------ Supplied records

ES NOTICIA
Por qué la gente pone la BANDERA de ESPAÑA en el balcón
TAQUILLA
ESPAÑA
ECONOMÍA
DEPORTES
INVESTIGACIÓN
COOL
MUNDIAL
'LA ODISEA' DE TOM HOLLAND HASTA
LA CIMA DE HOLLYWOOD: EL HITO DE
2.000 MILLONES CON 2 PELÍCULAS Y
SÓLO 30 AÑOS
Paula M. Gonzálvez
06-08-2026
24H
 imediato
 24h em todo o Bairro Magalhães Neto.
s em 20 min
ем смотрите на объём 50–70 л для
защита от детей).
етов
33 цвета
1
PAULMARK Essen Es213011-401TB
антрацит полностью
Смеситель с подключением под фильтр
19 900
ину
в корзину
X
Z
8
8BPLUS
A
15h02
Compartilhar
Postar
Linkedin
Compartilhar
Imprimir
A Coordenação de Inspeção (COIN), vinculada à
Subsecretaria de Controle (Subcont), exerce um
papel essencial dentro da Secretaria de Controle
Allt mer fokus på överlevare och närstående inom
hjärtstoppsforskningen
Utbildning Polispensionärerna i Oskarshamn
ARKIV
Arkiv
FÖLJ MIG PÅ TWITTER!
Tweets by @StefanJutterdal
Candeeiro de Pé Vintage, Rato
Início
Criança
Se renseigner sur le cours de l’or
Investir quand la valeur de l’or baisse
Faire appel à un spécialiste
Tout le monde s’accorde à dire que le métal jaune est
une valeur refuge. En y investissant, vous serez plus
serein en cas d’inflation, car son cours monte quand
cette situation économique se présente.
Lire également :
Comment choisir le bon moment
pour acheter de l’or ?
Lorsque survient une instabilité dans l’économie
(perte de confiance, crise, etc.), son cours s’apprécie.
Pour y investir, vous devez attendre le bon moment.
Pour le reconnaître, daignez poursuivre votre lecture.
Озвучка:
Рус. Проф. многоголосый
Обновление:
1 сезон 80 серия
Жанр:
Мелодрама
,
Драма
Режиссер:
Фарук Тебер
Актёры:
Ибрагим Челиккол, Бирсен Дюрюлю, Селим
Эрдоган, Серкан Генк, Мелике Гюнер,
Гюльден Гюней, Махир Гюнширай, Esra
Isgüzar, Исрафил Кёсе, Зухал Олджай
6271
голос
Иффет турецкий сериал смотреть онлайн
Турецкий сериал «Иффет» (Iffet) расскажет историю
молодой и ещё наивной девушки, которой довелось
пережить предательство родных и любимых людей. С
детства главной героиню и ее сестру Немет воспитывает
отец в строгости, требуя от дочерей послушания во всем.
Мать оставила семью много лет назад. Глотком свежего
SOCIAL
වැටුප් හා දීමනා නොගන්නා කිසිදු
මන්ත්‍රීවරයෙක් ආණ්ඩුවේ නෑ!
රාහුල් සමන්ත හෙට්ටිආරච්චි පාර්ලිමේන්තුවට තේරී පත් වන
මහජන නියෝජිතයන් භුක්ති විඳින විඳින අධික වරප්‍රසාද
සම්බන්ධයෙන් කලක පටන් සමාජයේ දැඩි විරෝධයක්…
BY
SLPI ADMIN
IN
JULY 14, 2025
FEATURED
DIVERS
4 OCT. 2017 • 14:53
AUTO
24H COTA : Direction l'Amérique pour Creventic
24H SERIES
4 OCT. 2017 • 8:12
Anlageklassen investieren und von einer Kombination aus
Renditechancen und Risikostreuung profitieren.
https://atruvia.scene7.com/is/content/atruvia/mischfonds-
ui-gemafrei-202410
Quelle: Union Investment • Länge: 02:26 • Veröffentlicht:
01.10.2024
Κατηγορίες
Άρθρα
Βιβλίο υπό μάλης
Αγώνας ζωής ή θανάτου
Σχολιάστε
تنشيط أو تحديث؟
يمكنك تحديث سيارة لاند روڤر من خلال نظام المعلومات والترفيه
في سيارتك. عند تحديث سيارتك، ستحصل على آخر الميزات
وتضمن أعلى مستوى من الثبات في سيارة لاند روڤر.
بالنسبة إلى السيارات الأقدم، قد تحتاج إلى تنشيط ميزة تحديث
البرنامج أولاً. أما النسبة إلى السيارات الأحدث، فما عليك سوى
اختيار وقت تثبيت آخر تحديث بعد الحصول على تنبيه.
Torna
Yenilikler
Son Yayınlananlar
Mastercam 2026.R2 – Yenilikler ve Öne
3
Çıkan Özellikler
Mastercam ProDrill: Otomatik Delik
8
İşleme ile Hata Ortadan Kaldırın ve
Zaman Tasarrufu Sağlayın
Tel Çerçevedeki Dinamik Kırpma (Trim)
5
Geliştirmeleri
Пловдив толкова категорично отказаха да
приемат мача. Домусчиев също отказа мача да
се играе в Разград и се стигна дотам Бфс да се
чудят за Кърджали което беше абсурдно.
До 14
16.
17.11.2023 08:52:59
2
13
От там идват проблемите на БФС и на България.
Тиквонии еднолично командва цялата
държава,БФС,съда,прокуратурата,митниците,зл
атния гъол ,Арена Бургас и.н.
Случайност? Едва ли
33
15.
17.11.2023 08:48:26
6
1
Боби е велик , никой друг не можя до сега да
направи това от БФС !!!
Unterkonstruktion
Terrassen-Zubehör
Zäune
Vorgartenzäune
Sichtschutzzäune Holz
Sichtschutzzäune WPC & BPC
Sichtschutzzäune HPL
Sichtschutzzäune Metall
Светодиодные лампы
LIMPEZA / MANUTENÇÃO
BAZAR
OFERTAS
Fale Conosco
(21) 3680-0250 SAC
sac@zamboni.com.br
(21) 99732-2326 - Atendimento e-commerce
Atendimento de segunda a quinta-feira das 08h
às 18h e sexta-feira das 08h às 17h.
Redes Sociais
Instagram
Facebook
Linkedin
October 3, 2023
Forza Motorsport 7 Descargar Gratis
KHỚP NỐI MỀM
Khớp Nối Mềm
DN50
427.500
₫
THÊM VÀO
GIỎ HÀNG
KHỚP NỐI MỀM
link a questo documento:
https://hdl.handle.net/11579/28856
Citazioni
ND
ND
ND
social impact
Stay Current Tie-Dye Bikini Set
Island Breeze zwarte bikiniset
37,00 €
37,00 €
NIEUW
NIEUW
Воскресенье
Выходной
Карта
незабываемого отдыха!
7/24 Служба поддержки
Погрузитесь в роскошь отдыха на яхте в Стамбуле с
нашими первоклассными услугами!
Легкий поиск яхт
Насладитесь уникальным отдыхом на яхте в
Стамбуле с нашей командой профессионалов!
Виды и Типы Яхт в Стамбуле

------------

What you need to do
In the records above, find each line that mentions the string "vous", then copy it.

Task result
une valeur refuge. En y investissant, vous serez plus
Pour y investir, vous devez attendre le bon moment.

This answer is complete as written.